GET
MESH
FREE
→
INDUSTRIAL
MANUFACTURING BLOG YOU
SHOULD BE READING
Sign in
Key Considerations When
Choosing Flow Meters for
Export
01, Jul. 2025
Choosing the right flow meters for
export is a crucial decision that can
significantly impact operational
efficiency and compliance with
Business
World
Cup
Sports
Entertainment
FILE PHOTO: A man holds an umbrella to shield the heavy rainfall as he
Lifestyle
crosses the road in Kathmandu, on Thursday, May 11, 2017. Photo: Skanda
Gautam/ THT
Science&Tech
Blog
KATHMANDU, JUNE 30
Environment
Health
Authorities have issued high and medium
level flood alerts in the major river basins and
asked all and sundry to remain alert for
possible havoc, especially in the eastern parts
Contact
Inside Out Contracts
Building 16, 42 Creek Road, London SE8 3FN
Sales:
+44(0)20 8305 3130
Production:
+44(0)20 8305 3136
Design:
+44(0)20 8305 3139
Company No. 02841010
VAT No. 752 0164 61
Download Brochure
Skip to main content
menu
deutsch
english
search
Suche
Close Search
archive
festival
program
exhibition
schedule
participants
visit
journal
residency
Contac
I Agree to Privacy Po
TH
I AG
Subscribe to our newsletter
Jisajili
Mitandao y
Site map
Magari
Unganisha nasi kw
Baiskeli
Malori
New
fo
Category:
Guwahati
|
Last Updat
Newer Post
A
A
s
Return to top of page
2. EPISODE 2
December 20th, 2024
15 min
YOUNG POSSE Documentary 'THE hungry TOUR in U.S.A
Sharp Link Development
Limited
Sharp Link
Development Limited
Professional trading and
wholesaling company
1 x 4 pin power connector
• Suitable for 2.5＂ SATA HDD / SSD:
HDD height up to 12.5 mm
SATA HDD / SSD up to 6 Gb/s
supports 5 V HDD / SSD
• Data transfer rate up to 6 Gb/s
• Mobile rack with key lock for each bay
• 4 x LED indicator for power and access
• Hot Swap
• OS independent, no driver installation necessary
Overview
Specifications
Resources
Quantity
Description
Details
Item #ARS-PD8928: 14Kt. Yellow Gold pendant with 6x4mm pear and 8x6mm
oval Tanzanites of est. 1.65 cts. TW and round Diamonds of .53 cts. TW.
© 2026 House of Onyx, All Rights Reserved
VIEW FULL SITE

──────

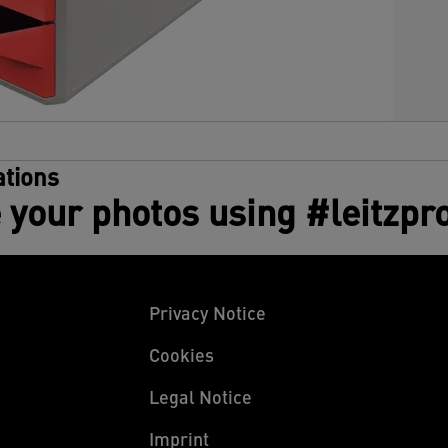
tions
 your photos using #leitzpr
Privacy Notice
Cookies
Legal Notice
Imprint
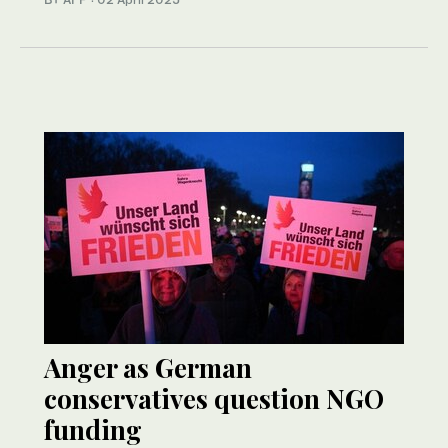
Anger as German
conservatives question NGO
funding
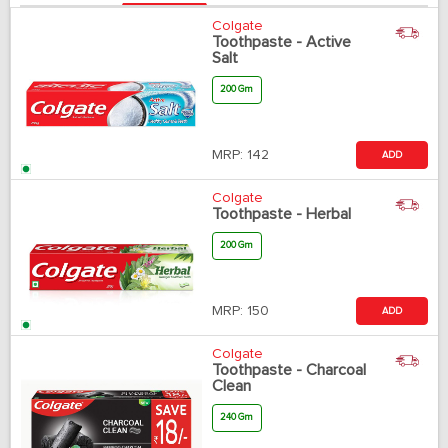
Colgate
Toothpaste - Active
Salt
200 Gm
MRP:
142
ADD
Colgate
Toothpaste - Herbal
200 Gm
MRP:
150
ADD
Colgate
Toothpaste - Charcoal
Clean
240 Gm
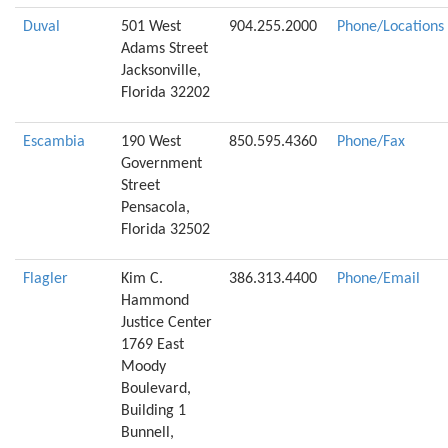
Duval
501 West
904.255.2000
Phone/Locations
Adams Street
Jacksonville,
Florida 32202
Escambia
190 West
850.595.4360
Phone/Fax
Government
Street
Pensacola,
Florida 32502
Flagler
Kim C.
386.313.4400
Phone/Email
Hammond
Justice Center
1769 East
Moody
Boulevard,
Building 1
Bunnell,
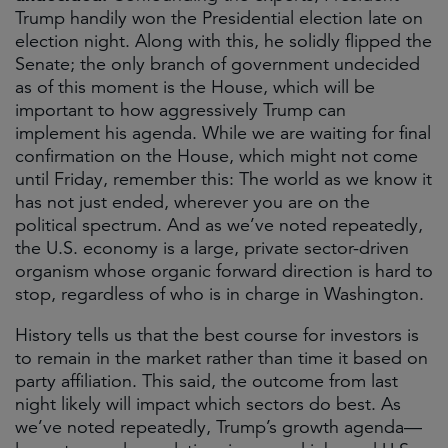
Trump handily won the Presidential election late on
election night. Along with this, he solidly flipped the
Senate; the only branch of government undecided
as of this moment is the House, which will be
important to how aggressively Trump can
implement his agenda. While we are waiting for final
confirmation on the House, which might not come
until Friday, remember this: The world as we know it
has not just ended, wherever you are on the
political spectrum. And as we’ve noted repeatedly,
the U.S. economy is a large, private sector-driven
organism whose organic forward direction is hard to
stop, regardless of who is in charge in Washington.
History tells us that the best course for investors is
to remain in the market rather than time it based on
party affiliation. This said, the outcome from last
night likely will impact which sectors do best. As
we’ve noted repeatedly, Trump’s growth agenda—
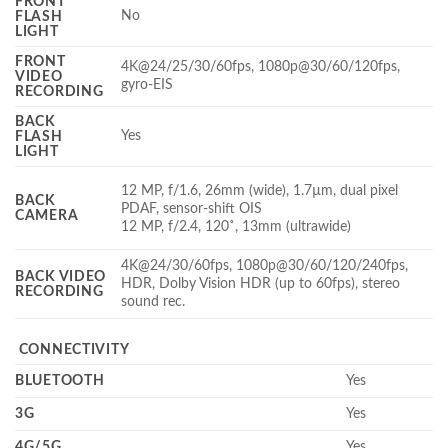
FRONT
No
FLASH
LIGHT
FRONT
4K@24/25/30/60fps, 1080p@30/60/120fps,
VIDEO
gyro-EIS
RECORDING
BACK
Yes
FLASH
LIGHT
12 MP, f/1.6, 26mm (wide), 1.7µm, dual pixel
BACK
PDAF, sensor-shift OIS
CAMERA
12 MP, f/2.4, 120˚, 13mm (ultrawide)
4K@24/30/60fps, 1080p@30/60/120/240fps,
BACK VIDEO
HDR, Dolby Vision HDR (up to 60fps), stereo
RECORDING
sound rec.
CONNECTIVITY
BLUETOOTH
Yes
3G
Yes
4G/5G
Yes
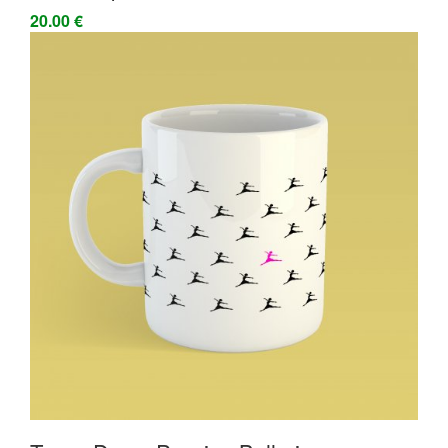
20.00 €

──────

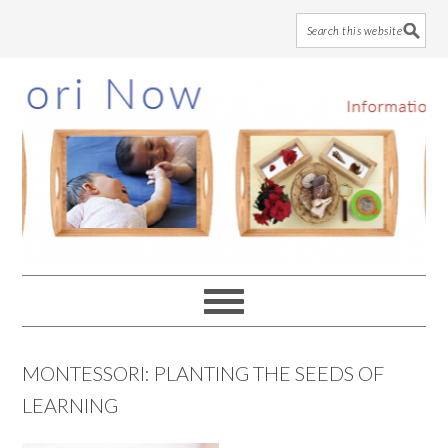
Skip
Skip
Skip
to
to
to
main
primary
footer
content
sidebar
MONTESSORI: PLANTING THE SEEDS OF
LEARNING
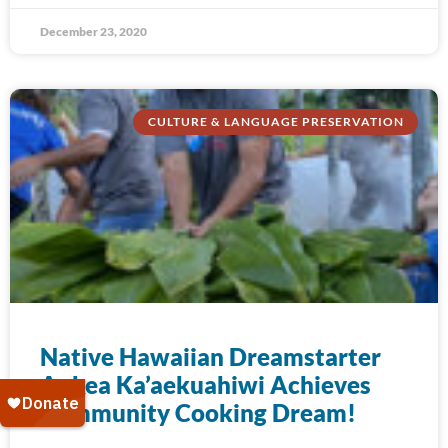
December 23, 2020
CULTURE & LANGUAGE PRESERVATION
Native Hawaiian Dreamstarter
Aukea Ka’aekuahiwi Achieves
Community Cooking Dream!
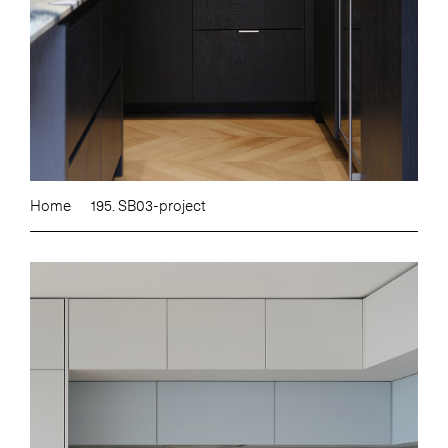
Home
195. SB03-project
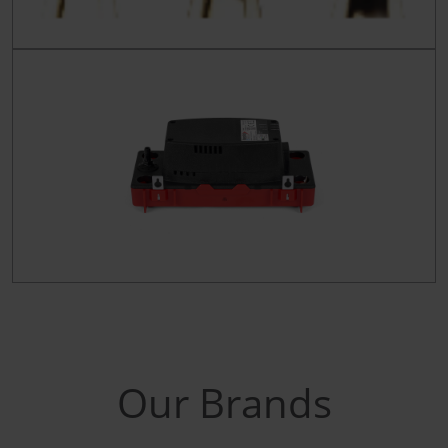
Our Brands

──────

(EXERCISE PROMPT) The range runs from the line with "Item #ARS-PD8928: 14Kt." up to and including the line with "VIEW FULL SITE" in the listing above; please write out exactly those lines and nothing more.

(TASK RESULT)
Item #ARS-PD8928: 14Kt. Yellow Gold pendant with 6x4mm pear and 8x6mm
oval Tanzanites of est. 1.65 cts. TW and round Diamonds of .53 cts. TW.
© 2026 House of Onyx, All Rights Reserved
VIEW FULL SITE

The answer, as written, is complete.